至于你,当初的德国的时候我就发了信息,他没办法狠心那就我出手。
有这发丘指,你才能坐稳这张家夫人的位置,他后面会理解我的。
再者,你情我愿只是情趣,为了张家繁衍,感情是最不重要的。”
乌衯真的沉默,感觉好像被上了一节封建家族迂腐课,知道张家不正常,但不知道这么不正常。
那汪家呢?这世界上还有正常家族吗?
“你……开心就行。”乌衯闭闭眼,这可能就是孽缘吧,可以停止这场闹剧了。
她猛一口烟,将烟头按在湿巾上,缓缓呼出,手速飞快就拿过了助手刚刚消毒完的手术刀给自己食指来了一刀。

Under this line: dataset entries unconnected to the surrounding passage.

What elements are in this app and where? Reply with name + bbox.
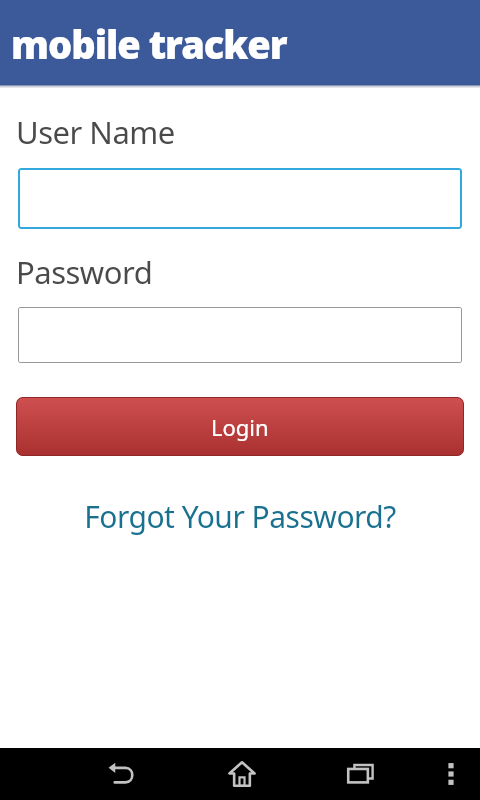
button[interactable] — [18, 307, 462, 363]
staticText: Password — [16, 251, 153, 293]
staticText: mobile tracker — [11, 18, 287, 70]
staticText: User Name — [16, 111, 175, 153]
staticText: Login — [211, 412, 269, 442]
button[interactable] — [432, 755, 470, 793]
button[interactable]: Forgot Your Password? — [84, 496, 396, 537]
button[interactable]: Login — [16, 397, 464, 456]
button[interactable] — [220, 752, 264, 796]
button[interactable] — [18, 168, 462, 229]
button[interactable] — [338, 752, 382, 796]
button[interactable] — [100, 752, 144, 796]
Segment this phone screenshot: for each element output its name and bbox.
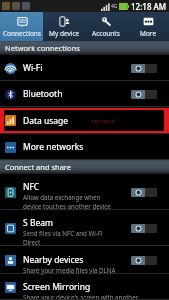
staticText: Bluetooth — [23, 88, 63, 100]
staticText: Network connections — [5, 43, 80, 53]
button[interactable]: Toggle — [131, 224, 157, 233]
staticText: tap here — [91, 117, 115, 125]
staticText: Nearby devices — [23, 254, 84, 266]
staticText: Accounts — [92, 29, 120, 38]
button[interactable]: Screen Mirroring — [0, 274, 169, 300]
staticText: Connect and share — [5, 162, 72, 172]
button[interactable]: NFC — [0, 174, 169, 210]
staticText: S Beam — [23, 217, 53, 229]
staticText: 12:18 AM — [131, 1, 167, 12]
staticText: 4G — [111, 3, 118, 10]
staticText: Send files via NFC and Wi-Fi Direct — [23, 229, 103, 246]
button[interactable]: Connections — [0, 12, 43, 41]
button[interactable]: Toggle — [131, 64, 157, 73]
button[interactable]: More networks — [0, 134, 169, 160]
staticText: NFC — [23, 181, 40, 193]
button[interactable]: Bluetooth — [0, 81, 169, 107]
button[interactable]: Data usage — [0, 107, 169, 134]
staticText: My device — [49, 29, 80, 38]
button[interactable]: Toggle — [131, 188, 157, 197]
staticText: Share your media files via DLNA — [23, 266, 116, 274]
button[interactable]: Nearby devices — [0, 246, 169, 274]
staticText: Wi-Fi — [23, 62, 43, 74]
button[interactable]: More — [127, 12, 169, 41]
staticText: Screen Mirroring — [23, 281, 91, 293]
staticText: Data usage — [23, 115, 69, 127]
staticText: Connections — [3, 29, 41, 38]
staticText: More networks — [23, 141, 84, 153]
button[interactable]: Toggle — [131, 90, 157, 99]
staticText: More — [140, 29, 157, 38]
button[interactable]: Toggle — [131, 256, 157, 265]
button[interactable]: My device — [43, 12, 85, 41]
button[interactable]: Wi-Fi — [0, 55, 169, 81]
button[interactable]: S Beam — [0, 210, 169, 246]
button[interactable]: Accounts — [85, 12, 127, 41]
staticText: Allow data exchange when device touches … — [23, 193, 111, 210]
staticText: Share your device's screen with another — [23, 293, 139, 300]
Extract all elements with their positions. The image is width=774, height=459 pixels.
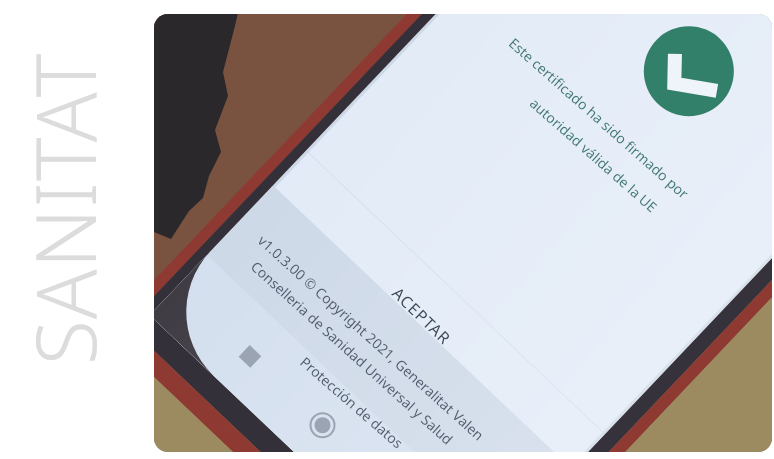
staticText: SANITAT xyxy=(8,52,108,365)
staticText: ACEPTAR xyxy=(388,282,456,350)
staticText: Protección de datos xyxy=(296,352,408,452)
button[interactable]: Foto del certificado COVID en el movil xyxy=(154,14,772,452)
button[interactable]: ACEPTAR xyxy=(386,281,473,366)
staticText: autoridad válida de la UE xyxy=(526,94,661,216)
button[interactable]: Protección de datos xyxy=(296,352,423,452)
staticText: v1.0.3.00 © Copyright 2021, Generalitat … xyxy=(254,231,488,444)
staticText: Este certificado ha sido firmado por una xyxy=(504,34,712,221)
staticText: Conselleria de Sanidad Universal y Salud xyxy=(247,257,457,449)
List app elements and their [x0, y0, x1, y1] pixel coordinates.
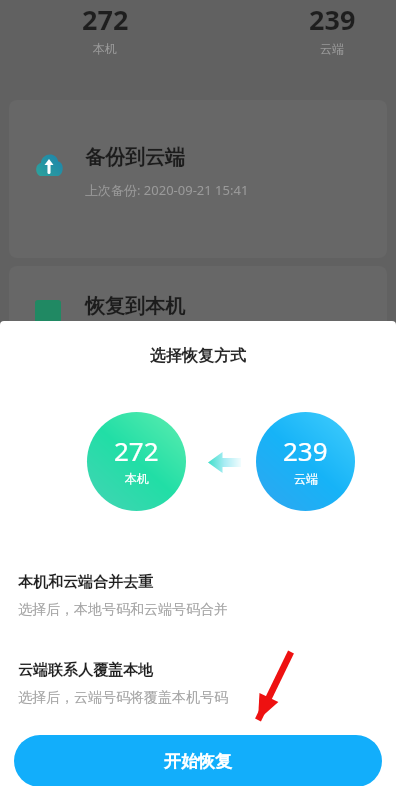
button[interactable]: 云端联系人覆盖本地 — [0, 661, 396, 707]
staticText: 开始恢复 — [164, 751, 232, 772]
staticText: 本机 — [125, 471, 149, 486]
staticText: 272 — [114, 433, 159, 468]
staticText: 本机和云端合并去重 — [18, 573, 153, 592]
button[interactable]: Backup to cloud — [9, 100, 387, 258]
staticText: 239 — [309, 1, 356, 38]
staticText: 选择恢复方式 — [0, 346, 396, 366]
staticText: 239 — [283, 433, 328, 468]
button[interactable]: 本机和云端合并去重 — [0, 573, 396, 619]
staticText: 恢复到本机 — [85, 294, 185, 319]
staticText: 本机 — [93, 41, 117, 56]
staticText: 云端联系人覆盖本地 — [18, 661, 153, 680]
button[interactable]: 恢复到本机 — [9, 266, 387, 386]
other: Backup to cloud — [35, 150, 63, 178]
staticText: 云端 — [320, 41, 344, 56]
staticText: 272 — [82, 1, 129, 38]
button[interactable]: 239 — [256, 412, 355, 511]
staticText: 上次备份: 2020-09-21 15:41 — [85, 181, 249, 199]
staticText: 备份到云端 — [85, 145, 185, 170]
staticText: 选择后，本地号码和云端号码合并 — [18, 601, 228, 619]
staticText: 选择后，云端号码将覆盖本机号码 — [18, 689, 228, 707]
button[interactable]: 开始恢复 — [14, 735, 382, 786]
staticText: 云端 — [294, 471, 318, 486]
button[interactable]: 272 — [87, 412, 186, 511]
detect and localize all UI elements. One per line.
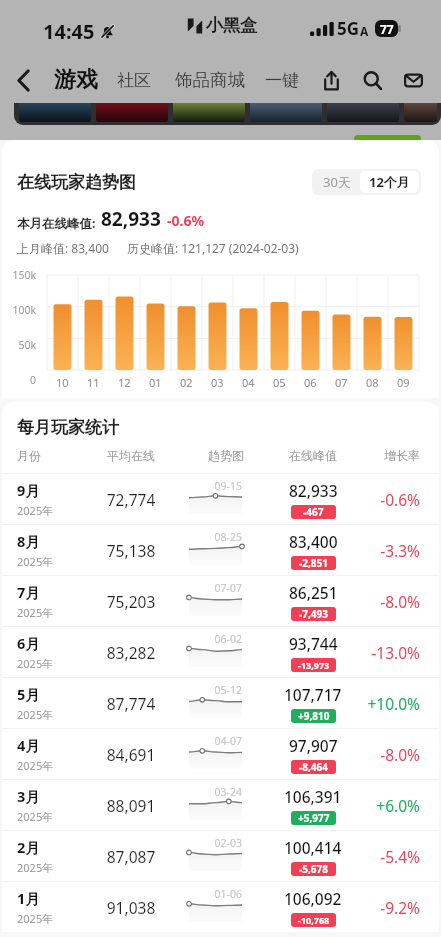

血液飞快的流出,乌衯扯了一下嘴角,看着目光不解的张隆半,嗤笑开口。
“虽然你说的冠冕堂皇,但还是抵不住这里就是一个被蛀虫挤满的空楼,所谓振兴张家,不过是为了满足像你这样的张家人私欲。
不管我哥怎么想,但我不会提供任何一丝对张家的贡献。此外,张海客和我,并不是恋人关系,你想多了老登!!
你的威胁我很不爽,所以你自求多福。”
说完,乌衯手指狠狠一甩,血液滴落在四周,张隆半和助手身上的白色衣服也沾上点点红梅。
四周场景陡然一转,张隆半看见了自己早就仙去多年的父亲,他顶着血肉饱满的头和露着白骨的身体,身上蛆虫不断掉落,身侧是那些指骨。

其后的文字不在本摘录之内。